LA BALLE DANS LE CAMP DE LA BANQUE CENTRALE
Les investigations effectuées par le chef de la brigade criminelle
sous la supervision du procureur général, Adnane Addoum ont
permis, dit-on, jusque-là, de dégager certains fils conducteurs
et de cerner les responsabilités. On attend, à présent,
les résultats de l’enquête.
Ce dossier brûlant risque-t-il de connaître le même
sort que tant d’autres?
Quoi qu’il en soit, un fait est certain: la balle est maintenant dans
le camp de la Banque du Liban.
A ce titre, la BDL avait approuvé le plan triennal (97, 98,
99), mis au point par la société après avoir porté
son capital à 125 millions de dollars, afin de permettre à
la MEA de se restructurer, de moderniser sa flotte et de la faire passer
d’une compagnie n’ayant eu que des pertes depuis des années, à
une société capable de réaliser des bénéfices
à partir de 1999.
La Banque centrale est venue, aussi, récemment au secours de
la MEA payant pour elle un emprunt de 14 millions de dollars qu’elle avait
fait auprès des banques Audi et du Crédit Libanais et étant
venu à échéance en août 97.
La MEA espérait rembourser cette dette par la livraison du premier
“Jumbo Jet” vendu à la compagnie américaine, mais il y a
eu un retard dans cette livraison à cause de certaines réparations
à effectuer sur l’appareil.
QUE RÉSERVE L’AVENIR À LA MEA?
Quelles mesures compte donc adopter la Banque du Liban face à
cette grave crise que traverse la MEA?
A Londres, les avocats de la MEA mènent devant la Chambre de
Commerce de la capitale britannique - qui constitue selon une clause du
contrat, l’autorité d’arbitrage en cas de conflit entre les deux
parties - des pourparlers loin des feux de la rampe, en vue d’obtenir la
résiliation du contrat entre la MEA et la “Singapor Airlines”.
A Beyrouth, la Banque Centrale n’a toujours pas décidé
de se porter partie civile contre les personnes susceptibles d’avoir encaissé
des commissions dans le cadre de ce contrat.
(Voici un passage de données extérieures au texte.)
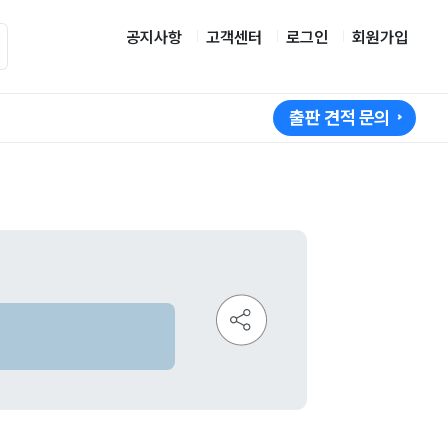
공지사항
고객센터
로그인
회원가입
출판 견적 문의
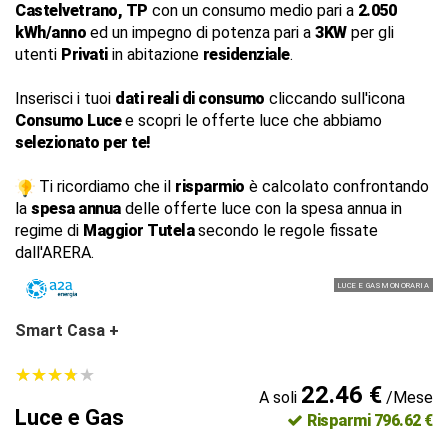
Castelvetrano, TP
con un consumo medio pari a
2.050
kWh/anno
ed un impegno di potenza pari a
3KW
per gli
utenti
Privati
in abitazione
residenziale
.
Inserisci i tuoi
dati reali di consumo
cliccando sull'icona
Consumo Luce
e scopri le offerte luce che abbiamo
selezionato per te!
Ti ricordiamo che il
risparmio
è calcolato confrontando
la
spesa annua
delle offerte luce con la spesa annua in
regime di
Maggior Tutela
secondo le regole fissate
dall'ARERA.
LUCE E GAS MONORARIA
Smart Casa +
★
★
★
★
★
★
★
★
★
★
22.46 €
A soli
/Mese
Luce e Gas
Risparmi 796.62 €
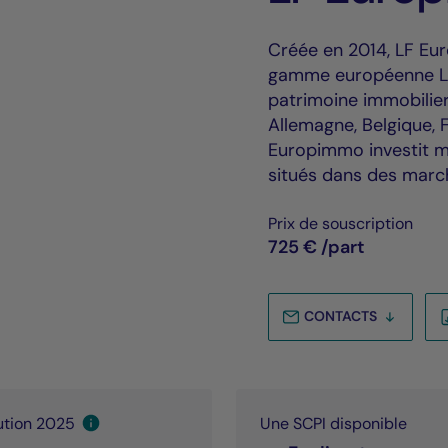
Créée en 2014, LF Eu
gamme européenne La 
patrimoine immobilier
Allemagne, Belgique,
Europimmo investit m
situés dans des march
Prix de souscription
725 €
/part
CONTACTS
bution 2025
Une SCPI disponible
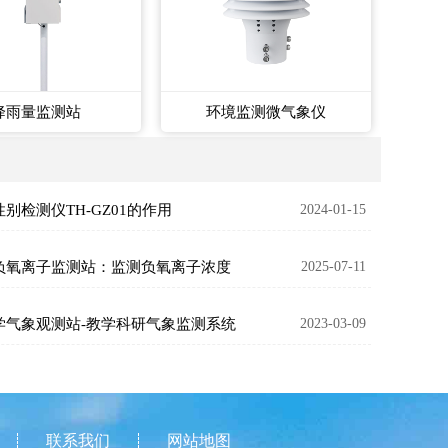
降雨量监测站
环境监测微气象仪
别检测仪TH-GZ01的作用
2024-01-15
负氧离子监测站：监测负氧离子浓度
2025-07-11
学气象观测站-教学科研气象监测系统
2023-03-09
联系我们
网站地图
Car lorsqu’il s’agit de la
MEA, la banque se comporte comme une société commerciale
et le Parquet ne peut pas engager, spontanément, des poursuites.
Allons-nous en savoir davantage dans les jours à venir?
En somme, cette histoire de pot-de-vin aura été la goutte
d’eau qui remet en question l’avenir de notre compagnie nationale d’aviation.